Um homem de 32 anos é atendido em um pronto-atendimento de uma cidade litorânea, enquanto passava férias na companhia de alguns amigos, em período de carnaval. A queixa principal é de que estava ficando amarelo e na anamnese surgiram dados de sintomas prodrômicos tais como náuseas, inapatetência, mal-estar inespecífico de início há 1 semana. Não estava confuso nem apresentava outras alterações do exame neurológico. Nega episódios prévios semelhantes. No exame físico inicial: paciente ictérico, sem estigmas de insuficiência hepática, sem ascite. O fígado estava doloroso e palpável a 4 cm do rebordo costal direito.

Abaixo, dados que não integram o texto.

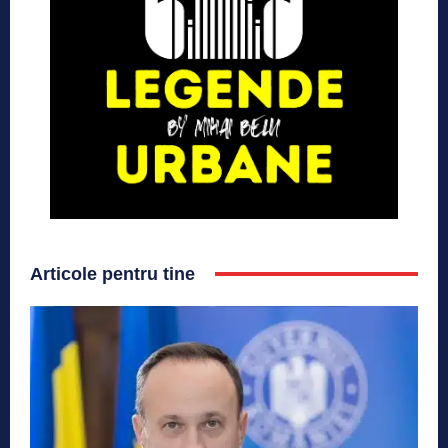
Articole pentru tine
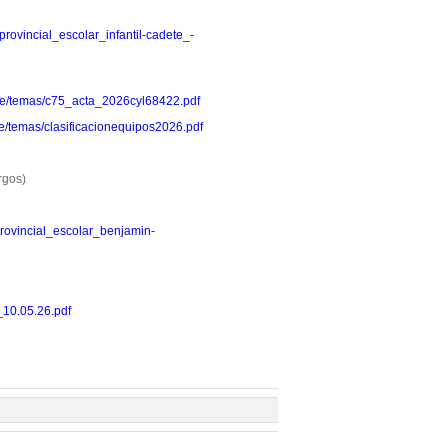
o_provincial_escolar_infantil-cadete_-
e/page/temas/c75_acta_2026cyl68422.pdf
/page/temas/clasificacionequipos2026.pdf
rgos)
o_provincial_escolar_benjamin-
r_10.05.26.pdf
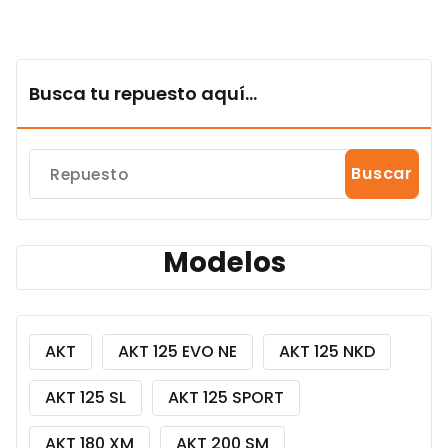
Busca tu repuesto aquí...
Buscar
Modelos
AKT
AKT 125 EVO NE
AKT 125 NKD
AKT 125 SL
AKT 125 SPORT
AKT 180 XM
AKT 200 SM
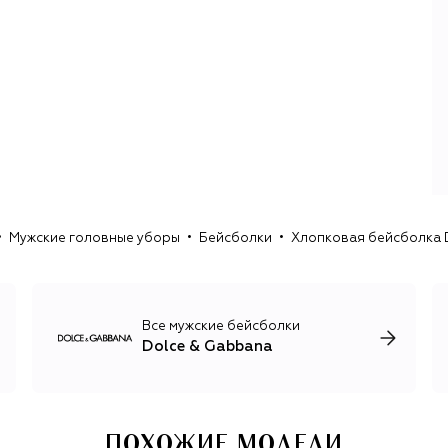
даже образ вдовы мафиози в черном кружеве и
леопарде на протяжении многих лет оказываются
любимыми источниками вдохновения для новых
коллекций D&G. Имя Sicily носит и самая известная сумка
бренда — вместительный и элегантный тоут.
В дополнение к эффектной женской линии у D&G есть и
мужская коллекция с брючными костюмами из
необычных материалов, например бархата и твида,
кожаными куртками, актуальным трикотажем и огромным
ассортиментом обуви. Имя дуэта также носят коллекция
для детей, косметика и парфюмерия, кроме того, каждый
Мужские головные уборы
Бейсболки
Хлопковая бейсболка 
год Dolce & Gabbana представляют коллекцию от-кутюр
и линию высокого ювелирного искусства Alta Moda.
Все мужские бейсболки
Dolce & Gabbana
ПОХОЖИЕ МОДЕЛИ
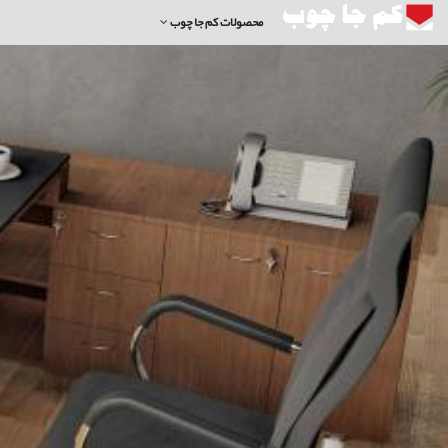
محصولات کم جا چوب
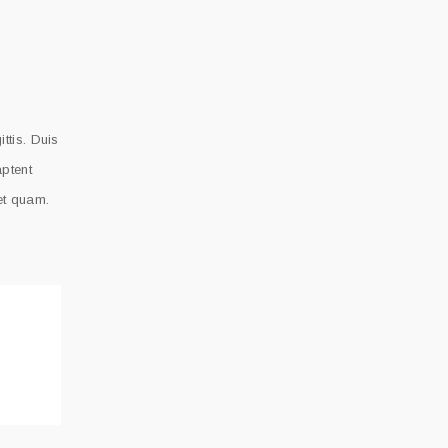
ttis. Duis
aptent
 et quam.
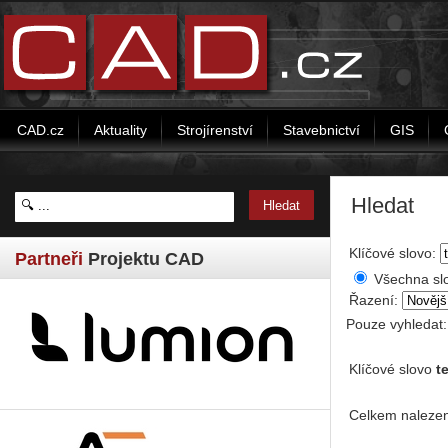
CAD.cz
Aktuality
Strojírenství
Stavebnictví
GIS
Hledat
Klíčové slovo:
Partneři
Projektu CAD
Všechna sl
Řazení:
Pouze vyhledat
Klíčové slovo
t
Celkem nalezen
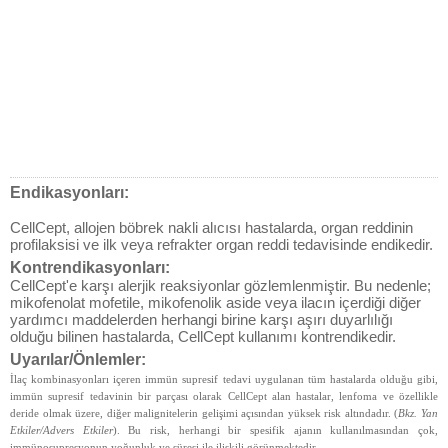
Endikasyonları:
CellCept, allojen böbrek nakli alıcısı hastalarda, organ reddinin
profilaksisi ve ilk veya refrakter organ reddi tedavisinde endikedir.
Kontrendikasyonları:
CellCept'e karşı alerjik reaksiyonlar gözlemlenmiştir. Bu nedenle;
mikofenolat mofetile, mikofenolik aside veya ilacın içerdiği diğer
yardımcı maddelerden herhangi birine karşı aşırı duyarlılığı
olduğu bilinen hastalarda, CellCept kullanımı kontrendikedir.
Uyarılar/Önlemler:
İlaç kombinasyonları içeren immün supresif tedavi uygulanan tüm hastalarda olduğu gibi,
immün supresif tedavinin bir parçası olarak CellCept alan hastalar, lenfoma ve özellikle
deride olmak üzere, diğer malignitelerin gelişimi açısından yüksek risk altındadır. (
Bkz. Yan
Etkiler/Advers Etkiler
). Bu risk, herhangi bir spesifik ajanın kullanılmasından çok,
immünosupresyonun yoğunluk ve süresi ile ilişkili görünmektedir.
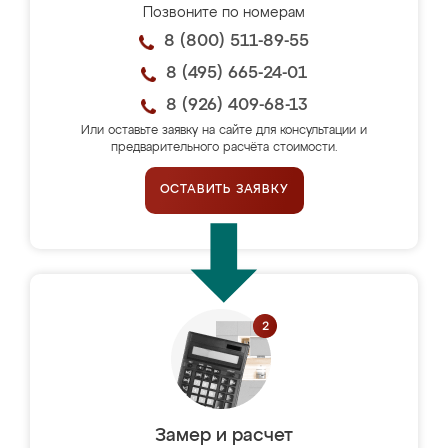
Позвоните по номерам
8 (800) 511-89-55
8 (495) 665-24-01
8 (926) 409-68-13
Или оставьте заявку на сайте для консультации и
предварительного расчёта стоимости.
ОСТАВИТЬ ЗАЯВКУ
Замер и расчет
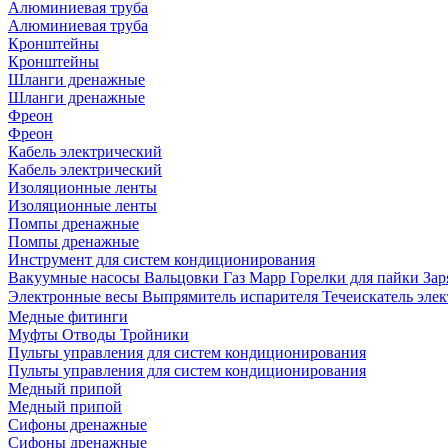
Алюминиевая труба
Алюминиевая труба
Кронштейны
Кронштейны
Шланги дренажные
Шланги дренажные
Фреон
Фреон
Кабель электрический
Кабель электрический
Изоляционные ленты
Изоляционные ленты
Помпы дренажные
Помпы дренажные
Инструмент для систем кондиционирования
Вакуумные насосы
Вальцовки
Газ Mapp
Горелки для пайки
Зар
Электронные весы
Выпрямитель испарителя
Течеискатель эл
Медные фитинги
Муфты
Отводы
Тройники
Пульты управления для систем кондиционирования
Пульты управления для систем кондиционирования
Медный припой
Медный припой
Сифоны дренажные
Сифоны дренажные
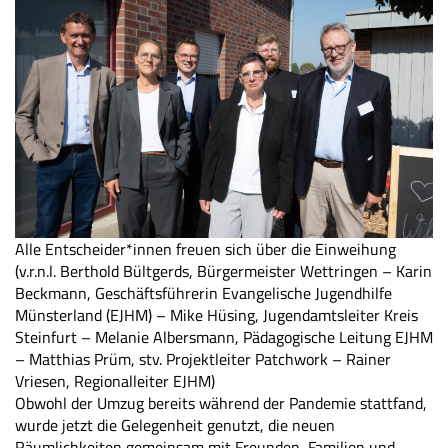
Alle Entscheider*innen freuen sich über die Einweihung
(v.r.n.l. Berthold Bültgerds, Bürgermeister Wettringen – Karin
Beckmann, Geschäftsführerin Evangelische Jugendhilfe
Münsterland (EJHM) – Mike Hüsing, Jugendamtsleiter Kreis
Steinfurt – Melanie Albersmann, Pädagogische Leitung EJHM
– Matthias Prüm, stv. Projektleiter Patchwork – Rainer
Vriesen, Regionalleiter EJHM)
Obwohl der Umzug bereits während der Pandemie stattfand,
wurde jetzt die Gelegenheit genutzt, die neuen
Räumlichkeiten gemeinsam mit Freunden, Familien und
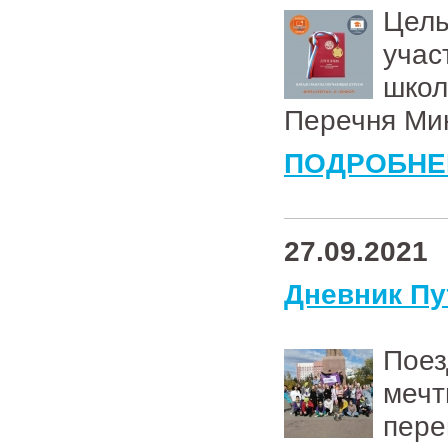
Цел
уча
шко
Перечня Ми
ПОДРОБНЕ
27.09.2021
Дневник Пу
Пое
мечт
пер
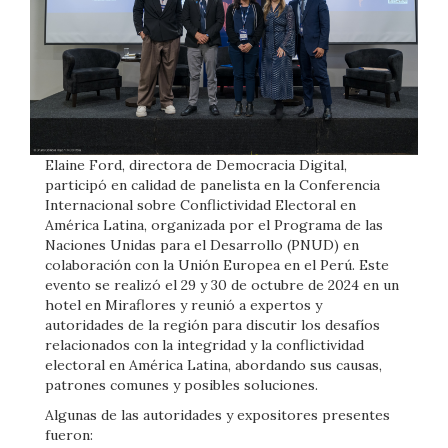
Elaine Ford, directora de Democracia Digital,
participó en calidad de panelista en la Conferencia
Internacional sobre Conflictividad Electoral en
América Latina, organizada por el Programa de las
Naciones Unidas para el Desarrollo (PNUD) en
colaboración con la Unión Europea en el Perú. Este
evento se realizó el 29 y 30 de octubre de 2024 en un
hotel en Miraflores y reunió a expertos y
autoridades de la región para discutir los desafíos
relacionados con la integridad y la conflictividad
electoral en América Latina, abordando sus causas,
patrones comunes y posibles soluciones.
Algunas de las autoridades y expositores presentes
fueron:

Exames laboratoriais iniciais demonstraram: Bilirrubinas totais de 6.8 mg/dL (VR até 1.2) com bilirrubina direta de 6; gama-GT 30 (VR até 60); Fosfatase alcalina de 192 (VR até 110); aspartato aminotrasferase (AST) 140 (VR até 42) e alanina aminotransferase (ALT) de 160 (VR até 44). Albumina 4.3 (VR > 3.5), RNI de 1. Sorologias realizadas: HbsAg reagente – Anti-HBC IgM reagente – anti-HbsAg não reagente – Anti-HbeAg não reagente - Anti-HAV IgG reagente – Anti-HCV não reagente – Anti-HIV 1 e 2 não reagente. Nesse caso, qual a conduta inicial mais adequada?

Alternativas

  1. A)  Imunoglobulina hiperimune.
  2. B)  Seguimento clínico.
  3. C)  Tratamento antiviral de início imediato.
  4. D)  Biopsia hepática.

Pérola Clínica

Hepatite B aguda: HBsAg (+) e Anti-HBc IgM (+) → Geralmente autolimitada, conduta inicial é seguimento clínico.

Resumo-Chave

O perfil sorológico HBsAg reagente e Anti-HBc IgM reagente, com Anti-HBs não reagente, indica infecção aguda pelo vírus da hepatite B. Na maioria dos casos, a hepatite B aguda é autolimitada e não requer tratamento antiviral específico, sendo o seguimento clínico a conduta inicial mais adequada.

Contexto Educacional

A hepatite B aguda é uma infecção viral do fígado causada pelo vírus da hepatite B (HBV), transmitida principalmente por via parenteral, sexual ou vertical. Caracteriza-se por um período prodrômico de sintomas inespecíficos, seguido por icterícia e elevação das enzimas hepáticas. A maioria dos casos em adultos imunocompetentes é autolimitada, com resolução espontânea da infecção. O diagnóstico da hepatite B aguda é estabelecido pela sorologia, com a detecção do HBsAg (antígeno de superfície) e do Anti-HBc IgM (anticorpo contra o core do vírus, da classe IgM), enquanto o Anti-HBs (anticorpo de superfície) é negativo. A presença de Anti-HAV IgG reagente indica imunidade prévia à hepatite A, e as demais sorologias negativas afastam outras causas comuns de hepatite viral. A conduta inicial na hepatite B aguda não complicada é o seguimento clínico, com monitoramento dos sintomas e da função hepática. O tratamento antiviral específico é raramente indicado, sendo reservado para casos de hepatite fulminante ou em pacientes com imunodeficiência. A imunoglobulina hiperimune e a vacina são utilizadas na profilaxia pós-exposição, não no tratamento da doença estabelecida.

Perguntas Frequentes

Quais marcadores sorológicos indicam hepatite B aguda?

A presença de HBsAg reagente e Anti-HBc IgM reagente, com Anti-HBs não reagente, é diagnóstica de hepatite B aguda.

Qual a conduta inicial para hepatite B aguda não complicada?

Na maioria dos casos, a hepatite B aguda é autolimitada e a conduta inicial é o seguimento clínico, sem necessidade de tratamento antiviral específico.

Quando o tratamento antiviral é indicado na hepatite B aguda?

O tratamento antiviral é geralmente reservado para casos graves de hepatite B aguda, como insuficiência hepática aguda, ou em pacientes imunocomprometidos.